Mardi Gras in New Orleans explodes with vivid colors and vibrant sounds. These sensory aspects are what most people associate with the parades … and those are some of my favorite aspects as well. But Mardi Gras is also about community and people from various backgrounds coming together — something that wasn’t always the case. I chose to present these photos in black and white to narrow the focus — to help us see the faces — to help accentuate the contrasts.

The photographs below were taken at the Zulu Social Aid and Pleasure Club parade and the Rex parade on February 25, 2020. Rex has been parading on Mardi Gras since 1872. The group that would become Zulu began marching in 1909 and organized as “Zulu” in 1916. At the time, African Americans were locked out of Mardi Gras krewes and endured harsh treatment throughout the Jim Crow south. The parades now happen back-to-back and share much of the same route (though with different starting and ending points).

Zulu means something very special in New Orleans. Though excluded from participating in the existing krewes of the day, Zulu forged its own tradition. It remains a beautiful reminder of the triumph over injustice. The parade is an understandable source of pride in the New Orleans African-American community.

The two parades exhibited dramatic contrasts. While both featured bands and music, music had a much larger role in Zulu. I especially enjoy seeing floats honoring Louis Armstrong and Professor Longhair — two of our city’s musical greats. Over and over I heard people at the Zulu talking about where they went to high school.

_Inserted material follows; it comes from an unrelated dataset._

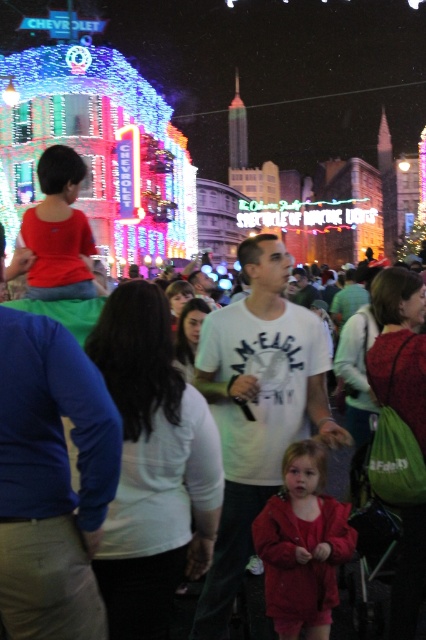 You are organizing a photo shoot and need to ensure that the white cotton shirt at center and the matte red coat at center are visible in the frame. Given that the camera has a fixed focus area, which object should you prioritize positioning closer to the camera to ensure visibility?

The white cotton shirt at center has a larger width than the matte red coat at center, so you should prioritize positioning the white cotton shirt at center closer to the camera to ensure visibility.

You are organizing a photo shoot and need to ensure that the white cotton shirt at center and the matte red coat at center are visible in the frame. Given their sizes, which object should you focus on to ensure both are captured clearly?

The white cotton shirt at center is larger than the matte red coat at center. To ensure both are visible, focus on the white cotton shirt at center as it occupies more space, allowing the smaller matte red coat at center to be included in the frame.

While Rex was more formal and the viewers were a bit more distant, Zulu was extremely interactive. Getting a coconut is no easy task and usually involves interaction between the rider and the viewer. One of the coconuts I received included a great moment of connection. Rex focused on themed beads. Zulu, in addition to their coveted coconuts and themed beads, threw many stuffed animals and similar items to children along the parade route. I really enjoyed both parades and time with Kimberly and friends. It also provided a glimpse at socio-cultural dynamics of the past and the present.